Some of the poorest U.S. neighborhoods are reportedly at the highest risk for being afflicted by the mosquito-borne Zika virus.
Wired quotes Peter Hotez, chief of the Baylor College of Medicine National School of Tropical Medicine, as saying, “The Gulf Coast is vulnerable because we have both mosquito vectors and poverty. Poverty is an important risk factor because people live in poor quality housing with broken screens, poor garbage collection.”
East Houston, where half the population lives in poverty, is of the most concern, reports Wired.
Mosquito control programs in the U.S. are often ineffective and underfunded, warns the magazine.
“In the U.S., our vector control programs are not very effective,” Robert Tesh, a mosquito-borne disease expert at the University of Texas Medical Branch, who has collaborated with the Harris County mosquito control, told Wired.
“Where Have All the Vector Control Programs Gone?” reportedly lamented an environmental health scientist with the U.S. Centers for Disease Control and Prevention (CDC) in 2010, noting widespread budget cuts to local programs.
CDC reports that there are no locally transmitted cases reported in the continental United States, adding that cases have been detected among returning travelers.
Moreover, local transmissions have been reported in Puerto Rico, the U.S. Virgin Islands, and American Samoa — all U.S. territories.
CDC predicts that the Zika cases among travelers visiting or returning to the U.S. will likely increase given the recent outbreak in Latin America and the Caribbean, noting that the imported cases could fuel the local spread of the virus in some areas in the United States.
Some regions are already preparing to fight Zika in the United States.

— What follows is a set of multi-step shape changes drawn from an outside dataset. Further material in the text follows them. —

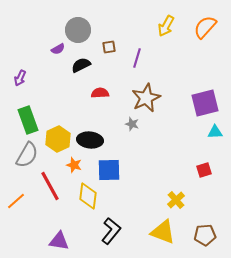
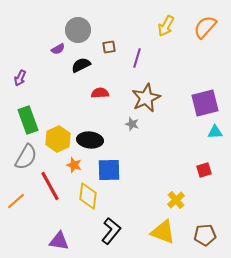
gray semicircle: moved 1 px left, 2 px down
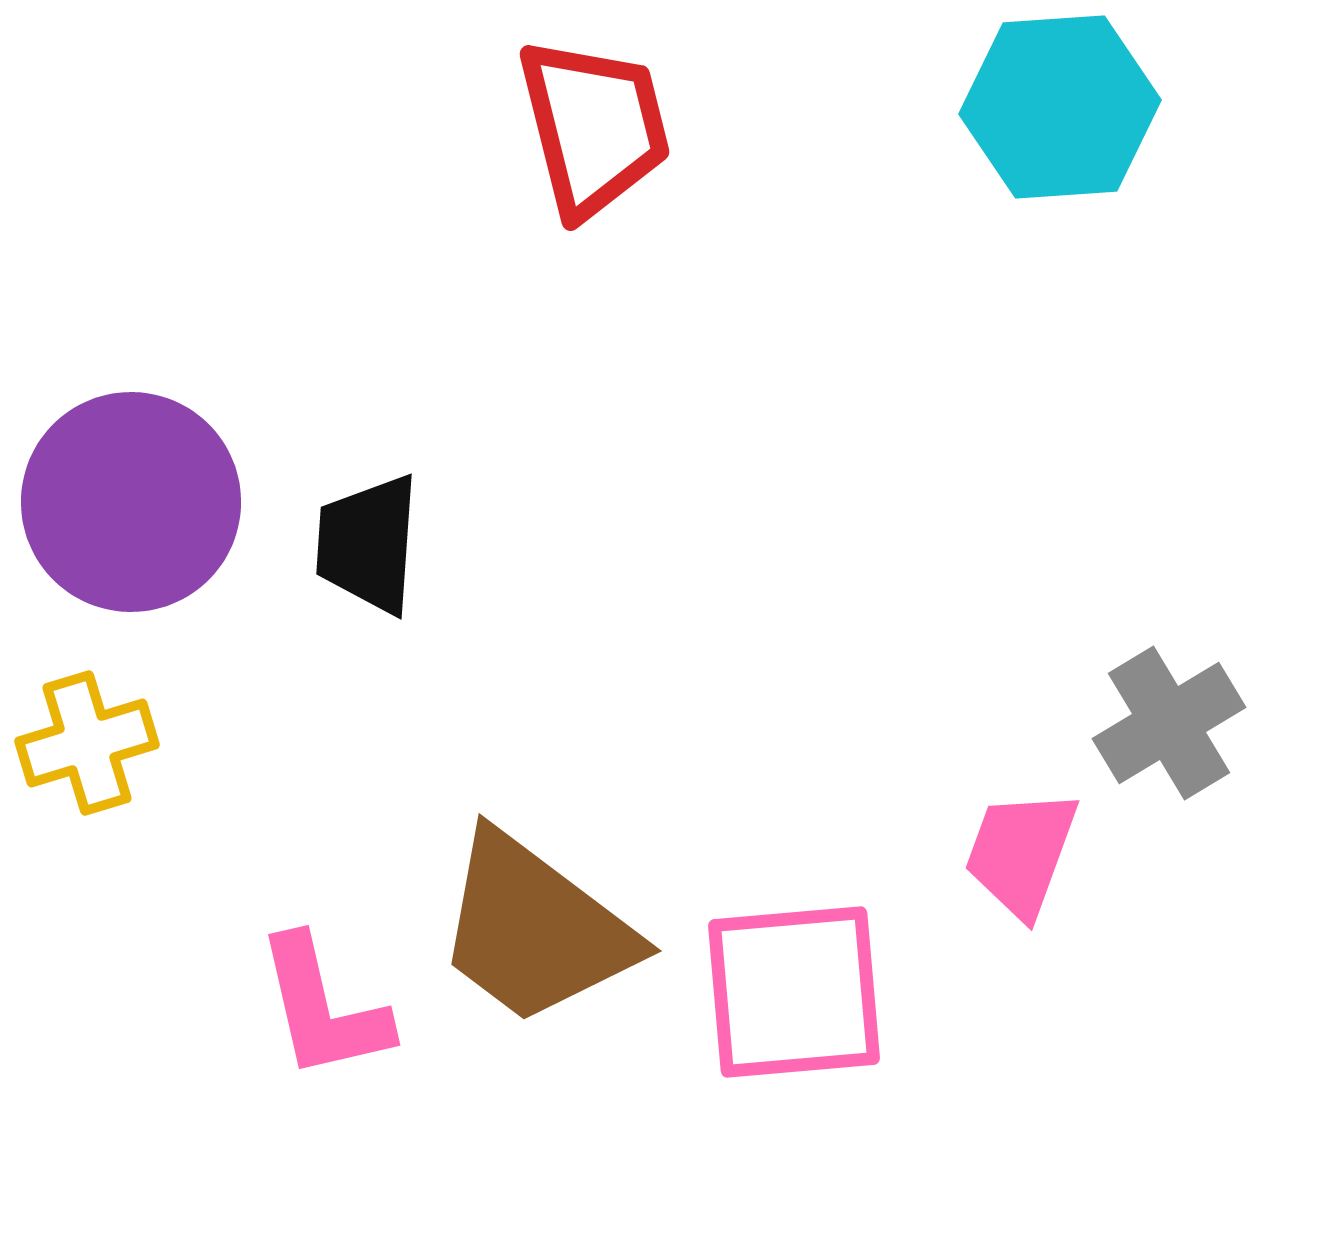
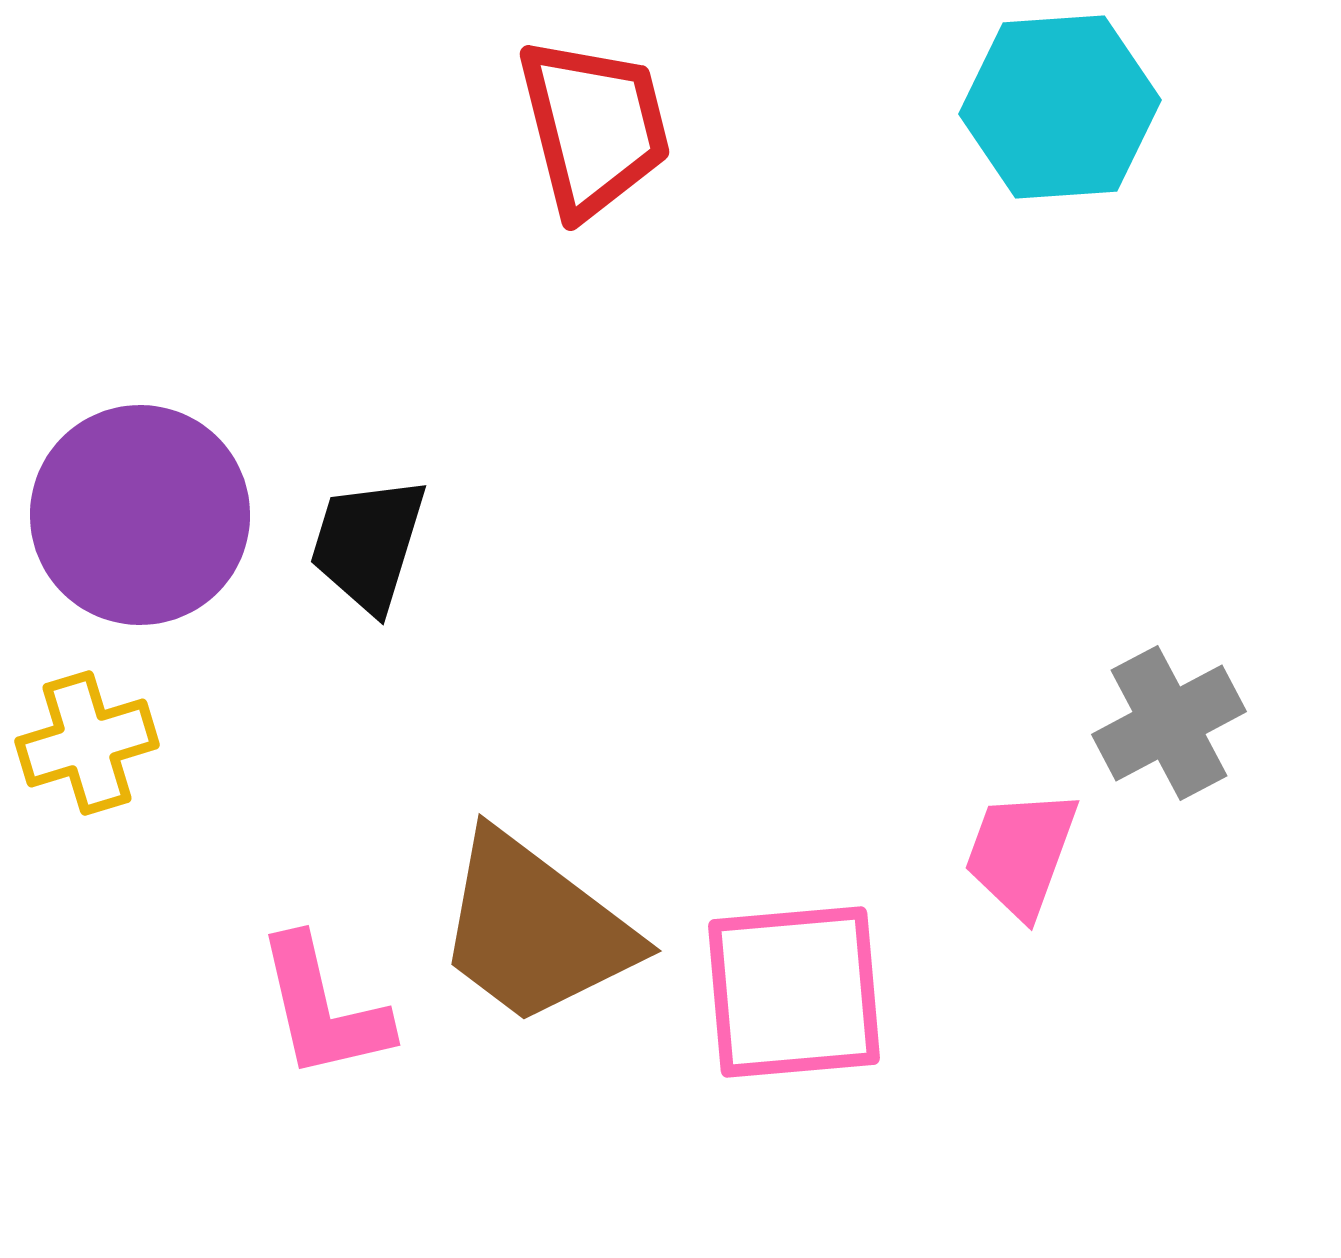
purple circle: moved 9 px right, 13 px down
black trapezoid: rotated 13 degrees clockwise
gray cross: rotated 3 degrees clockwise
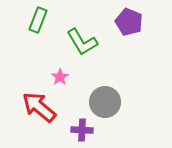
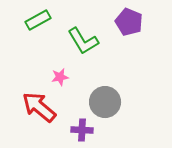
green rectangle: rotated 40 degrees clockwise
green L-shape: moved 1 px right, 1 px up
pink star: rotated 24 degrees clockwise
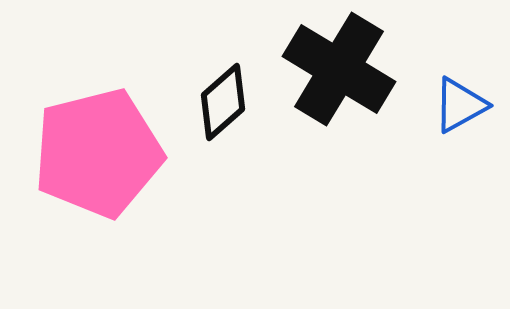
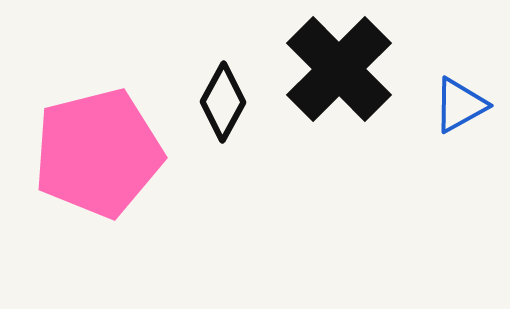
black cross: rotated 14 degrees clockwise
black diamond: rotated 20 degrees counterclockwise
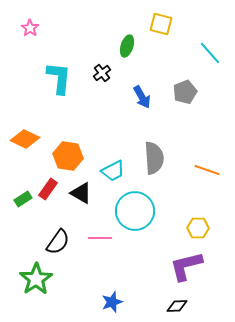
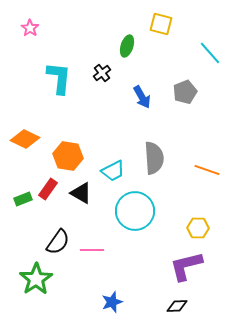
green rectangle: rotated 12 degrees clockwise
pink line: moved 8 px left, 12 px down
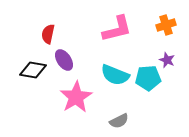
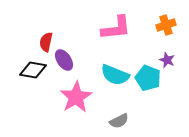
pink L-shape: moved 1 px left, 1 px up; rotated 8 degrees clockwise
red semicircle: moved 2 px left, 8 px down
cyan pentagon: rotated 25 degrees clockwise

“Every summer, millions of mosquitos hatch along the Gulf Coast and set out on a quest for blood. It’s only February, but people are already worrying about mosquito season thanks to Zika, a mosquito-borne virus that may cause debilitating brain defects in babies and is currently racing through Latin America,” notes Wired. “The Gulf Coast is almost certainly next.”
“When the mosquito hordes do descend this summer, the front lines of the fight against Zika will not be in some high-tech lab, but in local mosquito control departments,” it adds. “A vaccine or cure for Zika is years away, so controlling Zika means controlling the vector that spreads the virus from person to person: the Aedes aegypti mosquito, whose range in the US follows the Gulf Coast.”
The mosquito control program in Harris County, Texas, is one of the more robust in the United States, given that the county is the third most populous in the country.
Moreover, the presence of the virus-carrying mosquito — which is also responsible for bringing dengue, yellow fever, and chikungunya to the United States — is common in Harris County.
County residents also tend to travel to Latin America, home to the Zika outbreak. CDC estimates that there are 30 countries and territories worldwide with active Zika virus transmission, most of which (26) are in Latin America and the Caribbean.
“It’s a matter of when, not if,” said Umair Shah, executive director of Harris County Public Health and Environmental Services, referring to Zika reaching the continental U.S.
Wired learned from Mustapha Debboun, the head of mosquito control in Harris County that the African vector “likes to fly low, biting ankles and feet—too low to spray with pesticides from helicopters or trucks … [and] they like to live indoors in dark, cool spaces like under the bed.”
“The most effective way to control A. aegypti is to get rid of the small—even tiny—bodies of water where they breed,” notes Wired.